Frequently asked questions
Can we do this without renaming, just with metadata?
Partially. Adding Drive Labels or sensitivity labels closes some of the gap, because metadata filtering can use them. But filenames are also what humans see, what shared links display, and what most third-party search interfaces index. A metadata-only approach improves retrieval for the AI assistant while leaving human navigation as messy as before — and the assistant's accuracy gains are usually 30% to 50% smaller than they would be with naming included.
Won't renaming break our shared links?
On Google Drive, OneDrive, and SharePoint, file IDs are stable across renames — links continue to resolve. The user-visible link text doesn't auto-update, but the link still opens the renamed file. Where this does matter is in references inside documents ("see attached: final_v2.docx") and in third-party integrations that resolve by name. Both are handled the same way: a supervised approval workflow with a redirect map, and a full undo if a downstream system breaks.
Do we need to do this for archived content too?
Only if you want it in the AI assistant's scope. If the archive is genuinely cold — not searched, not referenced — leaving it alone is fine. Most teams find a middle case: a fraction of the archive contains material that's still occasionally referenced (closed-account contracts, historical financial models). That fraction is worth the cleanup; the rest can stay as it is until the next migration forces the question.
How do we keep the drive clean after?
Three light controls. First, an upload-time naming suggestion — most platforms either support this natively or via a Drive Label requirement. Second, a quarterly duplicate-and-staleness scan, with results sent to the team owner rather than to IT. Third, an onboarding step for new joiners that takes ten minutes and demonstrates the convention. Without these, the estate drifts back to mixed-state within twelve to eighteen months.
How long does this actually take?
For a single team's 50,000-file drive with one engineer leading the work, two to four weeks of focused effort, depending on how many bespoke decisions the team's content forces. A whole-company rollout takes a quarter or two, because the limiting factor is policy decisions (retention schedules, classification, access tiers), not the rename throughput. The naming work itself is the smallest line item.

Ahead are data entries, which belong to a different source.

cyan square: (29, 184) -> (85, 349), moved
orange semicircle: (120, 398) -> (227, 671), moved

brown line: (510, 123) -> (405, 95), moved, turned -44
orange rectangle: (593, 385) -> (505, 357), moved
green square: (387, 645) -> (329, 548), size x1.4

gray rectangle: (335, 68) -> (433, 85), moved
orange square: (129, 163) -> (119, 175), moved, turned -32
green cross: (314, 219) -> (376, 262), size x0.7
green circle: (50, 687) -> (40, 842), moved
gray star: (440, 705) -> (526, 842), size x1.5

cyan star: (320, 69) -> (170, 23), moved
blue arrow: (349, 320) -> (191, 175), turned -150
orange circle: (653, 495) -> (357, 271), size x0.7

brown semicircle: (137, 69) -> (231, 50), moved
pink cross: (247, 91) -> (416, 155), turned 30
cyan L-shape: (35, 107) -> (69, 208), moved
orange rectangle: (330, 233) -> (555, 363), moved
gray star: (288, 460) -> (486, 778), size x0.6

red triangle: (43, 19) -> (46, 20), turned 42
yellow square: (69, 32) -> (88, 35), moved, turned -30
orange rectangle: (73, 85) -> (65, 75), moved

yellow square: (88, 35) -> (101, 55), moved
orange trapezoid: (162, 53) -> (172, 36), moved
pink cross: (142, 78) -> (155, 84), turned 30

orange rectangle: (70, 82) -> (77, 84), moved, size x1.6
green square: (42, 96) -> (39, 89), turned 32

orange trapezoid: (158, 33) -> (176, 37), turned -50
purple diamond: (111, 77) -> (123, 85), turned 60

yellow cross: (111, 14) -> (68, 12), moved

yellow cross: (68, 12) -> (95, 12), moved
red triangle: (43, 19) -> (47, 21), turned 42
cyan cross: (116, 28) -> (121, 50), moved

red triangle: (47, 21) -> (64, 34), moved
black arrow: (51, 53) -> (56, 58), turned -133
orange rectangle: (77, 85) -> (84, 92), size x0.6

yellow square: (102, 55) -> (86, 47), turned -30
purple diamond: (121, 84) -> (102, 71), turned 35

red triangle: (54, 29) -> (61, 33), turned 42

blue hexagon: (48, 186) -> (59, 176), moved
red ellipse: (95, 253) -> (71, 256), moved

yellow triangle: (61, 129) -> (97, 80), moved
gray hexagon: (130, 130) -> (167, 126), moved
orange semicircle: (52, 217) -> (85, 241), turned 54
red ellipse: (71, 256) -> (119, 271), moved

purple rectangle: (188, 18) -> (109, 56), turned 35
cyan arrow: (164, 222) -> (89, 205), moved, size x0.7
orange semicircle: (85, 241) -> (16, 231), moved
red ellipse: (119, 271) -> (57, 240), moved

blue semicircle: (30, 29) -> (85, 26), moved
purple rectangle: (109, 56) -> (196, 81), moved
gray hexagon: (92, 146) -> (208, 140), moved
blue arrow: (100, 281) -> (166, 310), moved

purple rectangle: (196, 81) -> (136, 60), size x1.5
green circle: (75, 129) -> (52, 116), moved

What can't be fixed with this work?
Bad source documents stay bad. If the underlying contract is unsigned, the underlying model has the wrong formula, or the underlying brief is contradictory, no amount of renaming makes the AI assistant return a correct answer. AI hallucination on truly edge-case questions doesn't go to zero. Permission decisions still need a human — the cleanup makes existing permissions visible and auditable, but it doesn't decide whether a given file should be shared with a given person.